**What you should do**
Repeat the records exactly, with one exception: no images.

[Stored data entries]
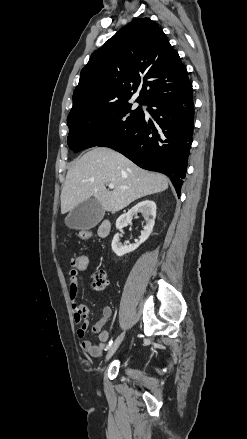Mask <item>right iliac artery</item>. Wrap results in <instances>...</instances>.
Here are the masks:
<instances>
[{"label": "right iliac artery", "mask_w": 247, "mask_h": 439, "mask_svg": "<svg viewBox=\"0 0 247 439\" xmlns=\"http://www.w3.org/2000/svg\"><path fill=\"white\" fill-rule=\"evenodd\" d=\"M111 345H112V340L109 341L108 345L106 346V350L109 349Z\"/></svg>", "instance_id": "82829eb1"}]
</instances>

**Answer space**
Mask <item>right iliac artery</item>. Wrap results in <instances>...</instances>.
Here are the masks:
<instances>
[{"label": "right iliac artery", "mask_w": 247, "mask_h": 439, "mask_svg": "<svg viewBox=\"0 0 247 439\" xmlns=\"http://www.w3.org/2000/svg\"><path fill=\"white\" fill-rule=\"evenodd\" d=\"M111 345H112V340L109 341L108 345L106 346V350L109 349Z\"/></svg>", "instance_id": "82829eb1"}]
</instances>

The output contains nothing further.